Terry Gerten opened the gates of his new Farm Market the morning after a blizzard in April 1983. With more than a foot of snow on the ground, "there weren't any customers that day," said Rosemary Piekarski Krech, family friend and Inver Grove Heights City Council member.
But Gerten's passion for growing — and giving back to the community — overcame any weather obstacles. Customers saw him every day at his folksy Gerten's Farm Market in Inver Grove Heights, which he owned and operated for 35 years.
"My dad's world revolved around this place," said daughter Katie Gerten, who works at the market. Gerten died in his sleep Aug. 18 at age 69.
He started selling vegetables as a kid growing up on a farm with nine siblings in Inver Grove Heights. Gerten was a hockey player and class president at Simley High School, graduating in 1967.
He attended Bemidji State University for a year and then enlisted in the Air Force, serving from 1969 to 1974 during the Vietnam War. Gerten returned to Minnesota and worked as an air traffic controller until 1981, when more than 11,000 striking air traffic controllers were fired by then President Ronald Reagan.
Gerten was at a crossroads and was not sure what to do next.

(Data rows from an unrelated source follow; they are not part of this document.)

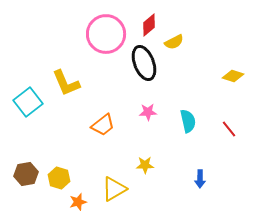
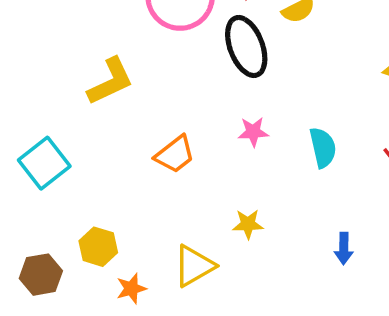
yellow L-shape: (66, 83) -> (110, 81), turned -92
cyan square: (28, 102) -> (44, 163), moved
brown hexagon: (26, 174) -> (41, 275), moved

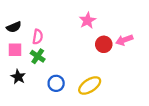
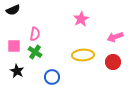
black semicircle: (14, 27) -> (13, 10), moved
red circle: (104, 44) -> (113, 62), moved
yellow ellipse: (90, 85) -> (83, 55), moved, turned 30

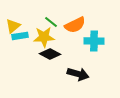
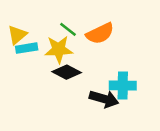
cyan cross: (94, 41) -> (123, 86), moved

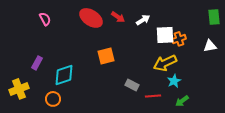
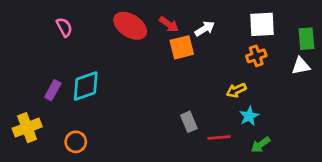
green rectangle: (214, 17) -> (306, 39), moved
white square: (165, 35) -> (262, 24), moved
orange square: (106, 56) -> (182, 47), moved
yellow arrow: (165, 63) -> (236, 90), size x0.6
cyan diamond: (64, 75) -> (86, 86), moved
gray rectangle: (132, 85) -> (189, 122), turned 40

"Terry was helping his brother Mike with a tomato growing operation but decided he wanted to be his own boss," said Piekarski Krech. So Gerten bought an acre in Inver Grove Heights near the old family farm, put up a store building and opened the Farm Market. At first, he stocked fresh produce and eggs and then evolved to growing and selling perennials, annuals, vegetables, herbs and lawn care products, working side-by-side with his mother Marge Gerten until her death in 2014.
His Farm Market is about a mile away from his cousins Lewis and Glen Gerten's much larger Gertens Greenhouses and Garden Center, also in Inver Grove Heights. Everyone refers to the two businesses as Big Gertens and Little Gertens, with Gerten carving out his own success with seven employees and five greenhouses.